**Task directions**
Going through the records that follow, please count the lines with "produkto" in them and give only the count.

───── Material to process

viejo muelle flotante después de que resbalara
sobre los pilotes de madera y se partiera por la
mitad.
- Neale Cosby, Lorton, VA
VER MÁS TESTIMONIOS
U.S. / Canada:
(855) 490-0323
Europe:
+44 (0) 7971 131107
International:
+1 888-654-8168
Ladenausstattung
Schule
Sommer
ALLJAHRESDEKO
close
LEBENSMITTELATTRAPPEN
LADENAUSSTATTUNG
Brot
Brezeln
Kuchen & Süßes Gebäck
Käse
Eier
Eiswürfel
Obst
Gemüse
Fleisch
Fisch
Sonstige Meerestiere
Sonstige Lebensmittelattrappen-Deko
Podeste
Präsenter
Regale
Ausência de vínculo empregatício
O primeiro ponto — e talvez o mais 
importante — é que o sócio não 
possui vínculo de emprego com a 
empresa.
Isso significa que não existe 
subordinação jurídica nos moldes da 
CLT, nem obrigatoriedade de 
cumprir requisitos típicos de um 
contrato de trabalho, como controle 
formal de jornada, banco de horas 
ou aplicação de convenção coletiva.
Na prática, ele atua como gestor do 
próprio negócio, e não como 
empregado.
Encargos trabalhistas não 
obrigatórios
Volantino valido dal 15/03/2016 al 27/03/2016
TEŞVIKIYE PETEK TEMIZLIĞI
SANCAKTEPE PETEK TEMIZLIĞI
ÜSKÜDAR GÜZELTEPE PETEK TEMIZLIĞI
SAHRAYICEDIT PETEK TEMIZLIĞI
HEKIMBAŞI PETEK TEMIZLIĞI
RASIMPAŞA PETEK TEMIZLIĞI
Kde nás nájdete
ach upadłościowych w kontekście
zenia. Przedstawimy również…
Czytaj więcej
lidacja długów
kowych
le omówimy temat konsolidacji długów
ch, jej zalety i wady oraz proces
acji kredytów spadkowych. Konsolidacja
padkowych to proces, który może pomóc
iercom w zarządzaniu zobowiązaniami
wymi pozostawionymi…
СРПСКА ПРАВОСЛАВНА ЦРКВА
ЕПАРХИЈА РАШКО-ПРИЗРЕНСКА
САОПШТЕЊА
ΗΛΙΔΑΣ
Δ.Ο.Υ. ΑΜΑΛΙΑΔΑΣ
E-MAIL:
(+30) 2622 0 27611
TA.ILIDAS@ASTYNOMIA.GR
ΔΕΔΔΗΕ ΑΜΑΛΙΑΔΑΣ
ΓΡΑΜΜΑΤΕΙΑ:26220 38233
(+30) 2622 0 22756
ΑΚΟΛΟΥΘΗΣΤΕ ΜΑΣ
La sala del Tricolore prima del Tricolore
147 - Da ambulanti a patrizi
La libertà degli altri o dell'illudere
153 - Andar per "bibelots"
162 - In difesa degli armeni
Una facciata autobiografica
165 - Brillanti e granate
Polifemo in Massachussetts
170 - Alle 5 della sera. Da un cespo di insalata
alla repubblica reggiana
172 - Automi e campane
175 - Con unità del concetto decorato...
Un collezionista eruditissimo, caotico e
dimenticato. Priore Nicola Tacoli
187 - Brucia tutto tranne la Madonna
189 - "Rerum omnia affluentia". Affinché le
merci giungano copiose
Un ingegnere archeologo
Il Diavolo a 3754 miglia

──────────
───── Material to process

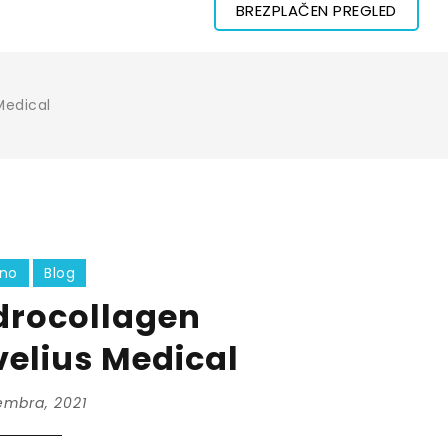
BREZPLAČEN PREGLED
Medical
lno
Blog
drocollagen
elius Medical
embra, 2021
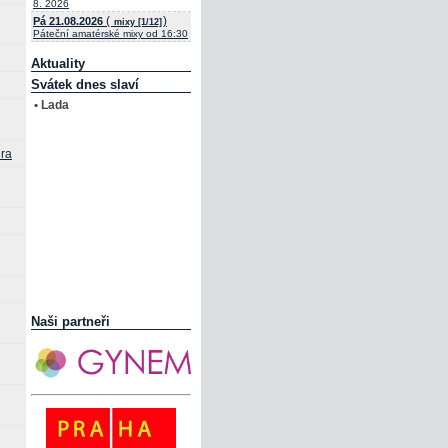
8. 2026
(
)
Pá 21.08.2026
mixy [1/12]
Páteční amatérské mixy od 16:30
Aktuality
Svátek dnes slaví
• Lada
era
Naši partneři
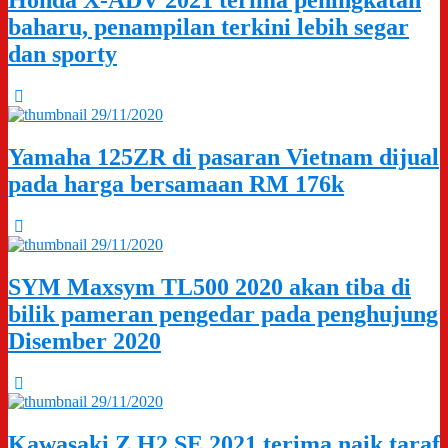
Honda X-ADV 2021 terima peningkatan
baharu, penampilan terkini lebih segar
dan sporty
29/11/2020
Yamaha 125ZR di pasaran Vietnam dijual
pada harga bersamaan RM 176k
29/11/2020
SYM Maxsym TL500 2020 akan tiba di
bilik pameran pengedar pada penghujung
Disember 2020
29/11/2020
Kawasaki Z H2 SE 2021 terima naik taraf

──────────
───── Material to process

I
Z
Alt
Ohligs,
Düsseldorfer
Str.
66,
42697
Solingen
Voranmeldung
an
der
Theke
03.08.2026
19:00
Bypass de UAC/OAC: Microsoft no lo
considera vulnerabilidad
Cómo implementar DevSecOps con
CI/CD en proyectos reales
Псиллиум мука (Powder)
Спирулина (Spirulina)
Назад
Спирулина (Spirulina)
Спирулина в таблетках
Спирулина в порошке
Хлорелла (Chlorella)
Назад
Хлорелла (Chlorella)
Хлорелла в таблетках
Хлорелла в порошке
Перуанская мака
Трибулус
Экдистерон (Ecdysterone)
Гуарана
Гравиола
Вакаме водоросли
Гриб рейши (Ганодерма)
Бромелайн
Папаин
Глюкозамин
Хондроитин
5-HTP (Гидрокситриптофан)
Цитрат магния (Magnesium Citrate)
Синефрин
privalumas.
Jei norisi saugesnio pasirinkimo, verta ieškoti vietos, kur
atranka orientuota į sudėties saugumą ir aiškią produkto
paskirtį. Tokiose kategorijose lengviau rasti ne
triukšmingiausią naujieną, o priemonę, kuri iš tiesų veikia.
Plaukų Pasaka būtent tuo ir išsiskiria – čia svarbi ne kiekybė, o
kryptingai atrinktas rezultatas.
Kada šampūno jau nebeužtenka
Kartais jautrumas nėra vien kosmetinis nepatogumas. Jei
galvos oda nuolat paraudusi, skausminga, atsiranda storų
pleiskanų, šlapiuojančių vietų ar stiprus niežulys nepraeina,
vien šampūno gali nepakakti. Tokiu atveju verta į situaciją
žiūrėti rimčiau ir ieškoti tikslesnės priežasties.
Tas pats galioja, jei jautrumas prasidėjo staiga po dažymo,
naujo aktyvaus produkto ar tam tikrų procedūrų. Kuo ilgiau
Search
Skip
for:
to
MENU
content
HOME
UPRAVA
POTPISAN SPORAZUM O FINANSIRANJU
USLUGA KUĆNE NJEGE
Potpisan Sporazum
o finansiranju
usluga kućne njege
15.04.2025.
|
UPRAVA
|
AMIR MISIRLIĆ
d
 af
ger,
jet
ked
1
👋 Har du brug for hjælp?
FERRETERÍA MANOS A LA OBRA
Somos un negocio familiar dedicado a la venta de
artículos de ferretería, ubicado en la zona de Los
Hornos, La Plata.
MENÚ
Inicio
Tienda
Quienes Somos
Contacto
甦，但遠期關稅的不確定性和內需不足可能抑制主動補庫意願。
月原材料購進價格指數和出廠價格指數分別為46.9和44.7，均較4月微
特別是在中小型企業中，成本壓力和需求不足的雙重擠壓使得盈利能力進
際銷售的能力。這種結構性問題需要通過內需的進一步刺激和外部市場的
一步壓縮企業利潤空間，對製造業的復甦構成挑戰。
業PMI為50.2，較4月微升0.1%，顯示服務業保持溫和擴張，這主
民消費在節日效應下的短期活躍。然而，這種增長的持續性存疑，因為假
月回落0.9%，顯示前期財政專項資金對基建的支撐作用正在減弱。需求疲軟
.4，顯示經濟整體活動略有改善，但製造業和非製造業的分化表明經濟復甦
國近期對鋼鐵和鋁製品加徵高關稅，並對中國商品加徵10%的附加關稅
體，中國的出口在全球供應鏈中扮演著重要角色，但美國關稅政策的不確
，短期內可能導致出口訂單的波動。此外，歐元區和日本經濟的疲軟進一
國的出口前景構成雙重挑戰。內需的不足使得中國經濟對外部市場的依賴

──────────

**Written answer**
2